Welcome to Applebee’s! Can I take your order or do you need a few minutes to reflect on the mistakes you made in life that led you here?
A dog just came up to me to say hello and the owner dragged him off.
Jealousy will get you nowhere, pal.
Just saw a car with “Just Married” on the back window. Do people still do that? Get married, I mean..
Nobody in this neighborhood ever got along until we all hated your rooster.

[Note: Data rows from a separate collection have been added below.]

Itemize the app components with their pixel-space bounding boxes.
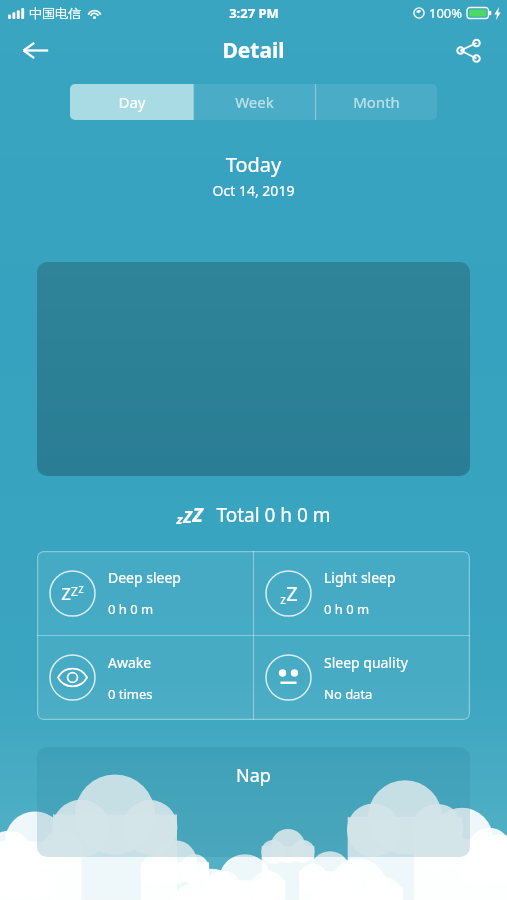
staticText: 0 times: [108, 685, 153, 703]
staticText: Z: [192, 502, 203, 528]
staticText: z: [280, 591, 286, 607]
staticText: Day: [118, 92, 146, 112]
staticText: Detail: [222, 36, 285, 65]
staticText: 0 h 0 m: [108, 600, 154, 618]
staticText: Awake: [108, 653, 152, 672]
staticText: Z: [61, 582, 71, 605]
staticText: Week: [235, 92, 274, 112]
staticText: 3:27 PM: [229, 4, 279, 22]
button[interactable]: Day: [70, 84, 193, 120]
button[interactable]: Awake: [37, 635, 253, 720]
button[interactable]: z: [253, 551, 470, 635]
staticText: Nap: [37, 763, 470, 788]
button[interactable]: Nap: [37, 747, 470, 857]
staticText: Light sleep: [324, 568, 396, 587]
staticText: Month: [353, 92, 400, 112]
button[interactable]: Week: [193, 84, 315, 120]
button[interactable]: Z: [37, 551, 253, 635]
staticText: Z: [78, 583, 84, 595]
staticText: Oct 14, 2019: [0, 181, 507, 200]
staticText: Z: [71, 583, 78, 599]
staticText: 100%: [429, 4, 463, 22]
staticText: Today: [0, 151, 507, 178]
staticText: Deep sleep: [108, 568, 181, 587]
button[interactable]: Back: [12, 27, 58, 73]
staticText: Total 0 h 0 m: [216, 502, 331, 528]
staticText: 中国电信: [29, 5, 81, 21]
staticText: No data: [324, 685, 373, 703]
button[interactable]: Sleep quality: [253, 635, 470, 720]
button[interactable]: Month: [315, 84, 437, 120]
staticText: Z: [183, 506, 192, 528]
staticText: Sleep quality: [324, 653, 408, 672]
staticText: Z: [286, 580, 298, 607]
staticText: 0 h 0 m: [324, 600, 370, 618]
staticText: z: [176, 510, 183, 528]
button[interactable]: Share: [445, 27, 491, 73]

got up early enough to go on a 10 mile run, lift weights, and stretch before having a healthy breakfast, i mean i didn’t do any of that but i definitely got up early enough to
You’d think I was wanted for murder the way I react when someone knocks on my door..
Chased a waterfall and caught it easily. Not really sure what the big deal is.
me at 20: i’ll do anything.
me at 46: this drive thru has too tight of a turn radius.
hate when the barista asks “do you want whipped cream?” it feels there are only two answers: “yes please, i’m fat.” or “no thanks, i’m fat.”
Driving and trying to read twitter, I just ran over a poodle. Unfortunately I drive a Yaris. My car got a dent and the poodle got annoyed.
My 5-year-old just asked if we could have Hotdog Bell for dinner.
There is no Hotdog Bell here.
I’m not sure if there’s a Hotdog Bell at all.
When my daughter asked who I was listening to and I said Eminem and she asked if he is white and I said yes and she said the green ones are best is how I know she’ll change the world.